MF Bankruptcy Causes Biggest Foreign Bank Liquidity Scramble To 'Fed Safety' Ever, Harbinger Of Major Eurobank Stress

When Lehman filed for bankruptcy in that fateful week of September 2008, one thing caught everyone's attention: the epic surge in the Fed Reverse Repos originated by "foreign official and international accounts": essentially cash placed at the Fed by foreign institutions in exchange for collateral, primarily in the form of Treasurys, as well as other securities. This is nothing but an immediate cash parking in a 'safe place', which withdraws overall liquidity from the market, and as has been noted elsewhere, serves as an indirect gauge of banking system funding stress. In the week of September 24, this number soared from $46.6 to $93.7 billion, a $44 billion increase, or the single biggest jump in the history of the series. Well, as the chart below demonstrates, what happened with MF Global caught foreign banks, which as we have noted over the past several weeks have been dumping US Treasury and MBS paper, entirely by surprise as they scrambled to withdraw the last traces of available liquidity from the market, and to place as much of it as possible within the safety (and we use the term loosely) of the Fed. In the just released H.4.1 update, foreign Reverse Repos with the Fed soared from $81.3 billion to $124.5 billion, the most ever, and a weekly surge of $43.2 billion, the second largest ever, second only to the Lehman collapse. Furthermore, as noted daily, European banks have been doing precisely that with local cash from non-US subsidiaries, and parking near record amounts with the ECB (today the European central bank disclosed a whopping €253 billion had been deposited with it: just shy of the 2011 high), even as they have been dumping US Treasurys on one hand, and now are forced to repo what little paper they have left with the Fed due to systemic uncertainties in the MF aftermath, one can see why suddenly there was absolutely no liquidity left in the market, and why the meager €3 billion EFSF bond offering, so desperately needed to fund the ongoing Irish bailout and which incidentally is the story of the week, had to be pulled.

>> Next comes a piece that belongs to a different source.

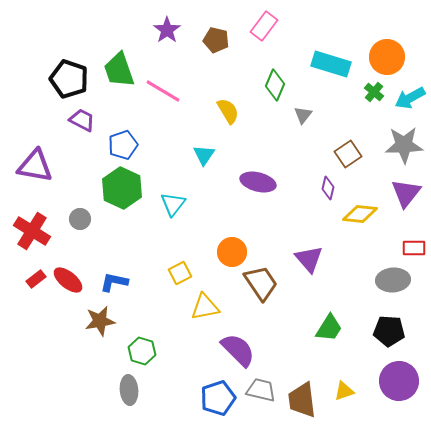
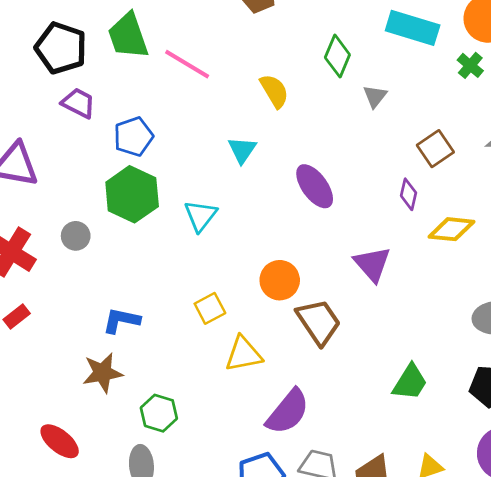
purple ellipse: (258, 182) -> (315, 186), turned 40
purple triangle: (309, 259) -> (372, 264), moved
red ellipse: (68, 280) -> (60, 441), moved
purple semicircle: (238, 350) -> (288, 412), turned 84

Behold the surge in weekly international reverse repos:

And the total weekly international reverse repo notional: we have a new all time record!

As the chart below shows, Fed reverse repo notionals are a very distinct leading indicator to the inverse performance of European financial stocks. Considering this, it would stand to reason that European banks are set to have some very turbulent upcoming days, as the money which should be in the market and be used to buoy European fin stocks, is far, far away, parked at some server located at Liberty 33.

The moral of the story is that the MF Global bankruptcy happened at the worst possible time. On one hand, European banks have been dumping tens of billions of US Treasurys, yet with the aftermath of this primary dealer bankruptcy, they have had to halt such sales and instead pledge USTs as collateral, thereby completely soaking up all incremental liquidity in the market. Recall that reverse repos are used by the Fed as a liquidity absorbing mechanism.

Which means that, all else equal, the pain for European banks, courtesy of the allegedly criminal mismanagement of the company of one Jon Corzine, is about to hit previously unseen levels.